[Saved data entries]
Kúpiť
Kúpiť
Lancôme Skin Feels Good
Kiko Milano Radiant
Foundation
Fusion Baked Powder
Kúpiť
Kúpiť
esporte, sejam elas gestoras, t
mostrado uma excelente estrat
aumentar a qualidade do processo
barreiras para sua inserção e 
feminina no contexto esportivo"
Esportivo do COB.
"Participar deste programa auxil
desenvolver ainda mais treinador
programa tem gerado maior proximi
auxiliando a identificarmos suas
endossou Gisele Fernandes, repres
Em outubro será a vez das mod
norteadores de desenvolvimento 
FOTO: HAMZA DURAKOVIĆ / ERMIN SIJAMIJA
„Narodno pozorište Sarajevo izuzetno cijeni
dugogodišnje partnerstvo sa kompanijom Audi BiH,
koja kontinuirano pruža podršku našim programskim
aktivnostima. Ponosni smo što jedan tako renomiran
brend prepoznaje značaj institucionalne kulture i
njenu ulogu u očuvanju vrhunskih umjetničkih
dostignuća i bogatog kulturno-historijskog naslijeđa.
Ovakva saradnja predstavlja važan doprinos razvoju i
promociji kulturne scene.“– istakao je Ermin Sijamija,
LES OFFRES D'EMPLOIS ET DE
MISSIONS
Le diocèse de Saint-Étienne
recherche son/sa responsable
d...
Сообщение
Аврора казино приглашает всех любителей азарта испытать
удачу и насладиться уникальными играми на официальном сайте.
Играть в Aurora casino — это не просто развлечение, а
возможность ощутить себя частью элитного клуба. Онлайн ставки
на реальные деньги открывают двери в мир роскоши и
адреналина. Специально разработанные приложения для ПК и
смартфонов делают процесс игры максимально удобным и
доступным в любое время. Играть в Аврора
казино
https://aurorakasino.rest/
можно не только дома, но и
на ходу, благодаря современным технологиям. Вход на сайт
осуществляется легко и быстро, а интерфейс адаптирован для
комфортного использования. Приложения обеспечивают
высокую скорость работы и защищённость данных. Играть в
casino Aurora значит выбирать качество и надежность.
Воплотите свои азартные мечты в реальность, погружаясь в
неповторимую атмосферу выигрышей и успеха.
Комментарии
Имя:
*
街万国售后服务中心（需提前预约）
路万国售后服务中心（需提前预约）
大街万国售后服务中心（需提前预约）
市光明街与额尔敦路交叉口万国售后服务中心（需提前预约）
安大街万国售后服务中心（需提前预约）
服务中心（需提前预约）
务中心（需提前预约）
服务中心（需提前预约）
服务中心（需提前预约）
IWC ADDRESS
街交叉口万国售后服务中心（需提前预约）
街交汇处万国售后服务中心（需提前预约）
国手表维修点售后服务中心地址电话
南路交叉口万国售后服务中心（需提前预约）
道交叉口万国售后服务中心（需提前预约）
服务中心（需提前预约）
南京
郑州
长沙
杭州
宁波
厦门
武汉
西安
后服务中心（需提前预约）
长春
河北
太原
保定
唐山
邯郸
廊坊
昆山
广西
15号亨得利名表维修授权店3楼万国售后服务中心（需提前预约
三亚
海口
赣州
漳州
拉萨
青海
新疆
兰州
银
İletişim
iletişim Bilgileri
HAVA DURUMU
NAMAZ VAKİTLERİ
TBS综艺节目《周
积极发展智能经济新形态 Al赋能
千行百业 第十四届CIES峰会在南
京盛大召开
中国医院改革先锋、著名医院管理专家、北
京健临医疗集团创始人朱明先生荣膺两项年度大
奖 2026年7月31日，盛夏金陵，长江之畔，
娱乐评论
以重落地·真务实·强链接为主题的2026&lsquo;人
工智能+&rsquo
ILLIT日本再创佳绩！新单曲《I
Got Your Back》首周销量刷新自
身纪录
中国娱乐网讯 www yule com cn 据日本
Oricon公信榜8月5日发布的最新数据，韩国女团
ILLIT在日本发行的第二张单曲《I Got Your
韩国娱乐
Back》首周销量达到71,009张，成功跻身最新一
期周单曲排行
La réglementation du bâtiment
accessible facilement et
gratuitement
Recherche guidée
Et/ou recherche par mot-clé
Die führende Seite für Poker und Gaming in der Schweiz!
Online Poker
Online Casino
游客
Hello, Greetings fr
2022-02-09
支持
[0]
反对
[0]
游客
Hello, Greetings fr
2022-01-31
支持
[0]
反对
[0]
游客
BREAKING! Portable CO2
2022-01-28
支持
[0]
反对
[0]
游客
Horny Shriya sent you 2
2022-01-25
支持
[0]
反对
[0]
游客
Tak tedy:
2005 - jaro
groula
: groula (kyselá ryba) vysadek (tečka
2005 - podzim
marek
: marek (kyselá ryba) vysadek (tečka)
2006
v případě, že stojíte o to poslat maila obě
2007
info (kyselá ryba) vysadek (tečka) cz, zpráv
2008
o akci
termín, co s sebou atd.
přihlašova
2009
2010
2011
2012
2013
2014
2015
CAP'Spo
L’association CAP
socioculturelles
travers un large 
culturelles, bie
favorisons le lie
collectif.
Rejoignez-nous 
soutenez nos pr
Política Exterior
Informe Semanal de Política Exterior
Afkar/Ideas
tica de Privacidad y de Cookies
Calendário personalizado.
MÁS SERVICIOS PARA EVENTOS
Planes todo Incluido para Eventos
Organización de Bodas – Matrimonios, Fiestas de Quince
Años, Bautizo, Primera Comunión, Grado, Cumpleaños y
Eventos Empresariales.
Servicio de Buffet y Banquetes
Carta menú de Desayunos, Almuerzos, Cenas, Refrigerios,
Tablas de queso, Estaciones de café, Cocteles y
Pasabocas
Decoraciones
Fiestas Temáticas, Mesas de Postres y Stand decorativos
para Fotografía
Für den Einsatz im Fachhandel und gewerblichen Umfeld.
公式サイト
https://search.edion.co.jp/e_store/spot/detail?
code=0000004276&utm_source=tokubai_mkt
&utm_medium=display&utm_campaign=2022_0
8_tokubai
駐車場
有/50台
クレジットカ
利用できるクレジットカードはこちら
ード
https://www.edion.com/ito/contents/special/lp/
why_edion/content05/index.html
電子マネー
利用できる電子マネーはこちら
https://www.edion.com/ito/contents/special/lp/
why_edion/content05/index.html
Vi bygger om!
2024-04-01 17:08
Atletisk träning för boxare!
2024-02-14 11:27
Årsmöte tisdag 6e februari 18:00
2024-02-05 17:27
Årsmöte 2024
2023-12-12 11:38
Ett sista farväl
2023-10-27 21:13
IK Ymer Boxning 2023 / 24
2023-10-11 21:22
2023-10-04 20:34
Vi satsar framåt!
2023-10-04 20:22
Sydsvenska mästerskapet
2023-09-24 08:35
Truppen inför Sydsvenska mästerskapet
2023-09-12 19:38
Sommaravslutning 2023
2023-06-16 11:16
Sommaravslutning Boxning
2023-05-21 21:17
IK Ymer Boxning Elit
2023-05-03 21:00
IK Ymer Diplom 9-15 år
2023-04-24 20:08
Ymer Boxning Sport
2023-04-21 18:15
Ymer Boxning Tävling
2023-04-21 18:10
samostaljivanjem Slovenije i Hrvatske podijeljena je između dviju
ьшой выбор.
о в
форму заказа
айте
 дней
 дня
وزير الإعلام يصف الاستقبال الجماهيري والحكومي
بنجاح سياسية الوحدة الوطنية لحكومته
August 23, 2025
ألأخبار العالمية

YOUR TASK: Down to the last line, reproduce the entries above precisely.

SOLUTION TO THIS EXERCISE:
Kúpiť
Kúpiť
Lancôme Skin Feels Good
Kiko Milano Radiant
Foundation
Fusion Baked Powder
Kúpiť
Kúpiť
esporte, sejam elas gestoras, t
mostrado uma excelente estrat
aumentar a qualidade do processo
barreiras para sua inserção e 
feminina no contexto esportivo"
Esportivo do COB.
"Participar deste programa auxil
desenvolver ainda mais treinador
programa tem gerado maior proximi
auxiliando a identificarmos suas
endossou Gisele Fernandes, repres
Em outubro será a vez das mod
norteadores de desenvolvimento 
FOTO: HAMZA DURAKOVIĆ / ERMIN SIJAMIJA
„Narodno pozorište Sarajevo izuzetno cijeni
dugogodišnje partnerstvo sa kompanijom Audi BiH,
koja kontinuirano pruža podršku našim programskim
aktivnostima. Ponosni smo što jedan tako renomiran
brend prepoznaje značaj institucionalne kulture i
njenu ulogu u očuvanju vrhunskih umjetničkih
dostignuća i bogatog kulturno-historijskog naslijeđa.
Ovakva saradnja predstavlja važan doprinos razvoju i
promociji kulturne scene.“– istakao je Ermin Sijamija,
LES OFFRES D'EMPLOIS ET DE
MISSIONS
Le diocèse de Saint-Étienne
recherche son/sa responsable
d...
Сообщение
Аврора казино приглашает всех любителей азарта испытать
удачу и насладиться уникальными играми на официальном сайте.
Играть в Aurora casino — это не просто развлечение, а
возможность ощутить себя частью элитного клуба. Онлайн ставки
на реальные деньги открывают двери в мир роскоши и
адреналина. Специально разработанные приложения для ПК и
смартфонов делают процесс игры максимально удобным и
доступным в любое время. Играть в Аврора
казино
https://aurorakasino.rest/
можно не только дома, но и
на ходу, благодаря современным технологиям. Вход на сайт
осуществляется легко и быстро, а интерфейс адаптирован для
комфортного использования. Приложения обеспечивают
высокую скорость работы и защищённость данных. Играть в
casino Aurora значит выбирать качество и надежность.
Воплотите свои азартные мечты в реальность, погружаясь в
неповторимую атмосферу выигрышей и успеха.
Комментарии
Имя:
*
街万国售后服务中心（需提前预约）
路万国售后服务中心（需提前预约）
大街万国售后服务中心（需提前预约）
市光明街与额尔敦路交叉口万国售后服务中心（需提前预约）
安大街万国售后服务中心（需提前预约）
服务中心（需提前预约）
务中心（需提前预约）
服务中心（需提前预约）
服务中心（需提前预约）
IWC ADDRESS
街交叉口万国售后服务中心（需提前预约）
街交汇处万国售后服务中心（需提前预约）
国手表维修点售后服务中心地址电话
南路交叉口万国售后服务中心（需提前预约）
道交叉口万国售后服务中心（需提前预约）
服务中心（需提前预约）
南京
郑州
长沙
杭州
宁波
厦门
武汉
西安
后服务中心（需提前预约）
长春
河北
太原
保定
唐山
邯郸
廊坊
昆山
广西
15号亨得利名表维修授权店3楼万国售后服务中心（需提前预约
三亚
海口
赣州
漳州
拉萨
青海
新疆
兰州
银
İletişim
iletişim Bilgileri
HAVA DURUMU
NAMAZ VAKİTLERİ
TBS综艺节目《周
积极发展智能经济新形态 Al赋能
千行百业 第十四届CIES峰会在南
京盛大召开
中国医院改革先锋、著名医院管理专家、北
京健临医疗集团创始人朱明先生荣膺两项年度大
奖 2026年7月31日，盛夏金陵，长江之畔，
娱乐评论
以重落地·真务实·强链接为主题的2026&lsquo;人
工智能+&rsquo
ILLIT日本再创佳绩！新单曲《I
Got Your Back》首周销量刷新自
身纪录
中国娱乐网讯 www yule com cn 据日本
Oricon公信榜8月5日发布的最新数据，韩国女团
ILLIT在日本发行的第二张单曲《I Got Your
韩国娱乐
Back》首周销量达到71,009张，成功跻身最新一
期周单曲排行
La réglementation du bâtiment
accessible facilement et
gratuitement
Recherche guidée
Et/ou recherche par mot-clé
Die führende Seite für Poker und Gaming in der Schweiz!
Online Poker
Online Casino
游客
Hello, Greetings fr
2022-02-09
支持
[0]
反对
[0]
游客
Hello, Greetings fr
2022-01-31
支持
[0]
反对
[0]
游客
BREAKING! Portable CO2
2022-01-28
支持
[0]
反对
[0]
游客
Horny Shriya sent you 2
2022-01-25
支持
[0]
反对
[0]
游客
Tak tedy:
2005 - jaro
groula
: groula (kyselá ryba) vysadek (tečka
2005 - podzim
marek
: marek (kyselá ryba) vysadek (tečka)
2006
v případě, že stojíte o to poslat maila obě
2007
info (kyselá ryba) vysadek (tečka) cz, zpráv
2008
o akci
termín, co s sebou atd.
přihlašova
2009
2010
2011
2012
2013
2014
2015
CAP'Spo
L’association CAP
socioculturelles
travers un large 
culturelles, bie
favorisons le lie
collectif.
Rejoignez-nous 
soutenez nos pr
Política Exterior
Informe Semanal de Política Exterior
Afkar/Ideas
tica de Privacidad y de Cookies
Calendário personalizado.
MÁS SERVICIOS PARA EVENTOS
Planes todo Incluido para Eventos
Organización de Bodas – Matrimonios, Fiestas de Quince
Años, Bautizo, Primera Comunión, Grado, Cumpleaños y
Eventos Empresariales.
Servicio de Buffet y Banquetes
Carta menú de Desayunos, Almuerzos, Cenas, Refrigerios,
Tablas de queso, Estaciones de café, Cocteles y
Pasabocas
Decoraciones
Fiestas Temáticas, Mesas de Postres y Stand decorativos
para Fotografía
Für den Einsatz im Fachhandel und gewerblichen Umfeld.
公式サイト
https://search.edion.co.jp/e_store/spot/detail?
code=0000004276&utm_source=tokubai_mkt
&utm_medium=display&utm_campaign=2022_0
8_tokubai
駐車場
有/50台
クレジットカ
利用できるクレジットカードはこちら
ード
https://www.edion.com/ito/contents/special/lp/
why_edion/content05/index.html
電子マネー
利用できる電子マネーはこちら
https://www.edion.com/ito/contents/special/lp/
why_edion/content05/index.html
Vi bygger om!
2024-04-01 17:08
Atletisk träning för boxare!
2024-02-14 11:27
Årsmöte tisdag 6e februari 18:00
2024-02-05 17:27
Årsmöte 2024
2023-12-12 11:38
Ett sista farväl
2023-10-27 21:13
IK Ymer Boxning 2023 / 24
2023-10-11 21:22
2023-10-04 20:34
Vi satsar framåt!
2023-10-04 20:22
Sydsvenska mästerskapet
2023-09-24 08:35
Truppen inför Sydsvenska mästerskapet
2023-09-12 19:38
Sommaravslutning 2023
2023-06-16 11:16
Sommaravslutning Boxning
2023-05-21 21:17
IK Ymer Boxning Elit
2023-05-03 21:00
IK Ymer Diplom 9-15 år
2023-04-24 20:08
Ymer Boxning Sport
2023-04-21 18:15
Ymer Boxning Tävling
2023-04-21 18:10
samostaljivanjem Slovenije i Hrvatske podijeljena je između dviju
ьшой выбор.
о в
форму заказа
айте
 дней
 дня
وزير الإعلام يصف الاستقبال الجماهيري والحكومي
بنجاح سياسية الوحدة الوطنية لحكومته
August 23, 2025
ألأخبار العالمية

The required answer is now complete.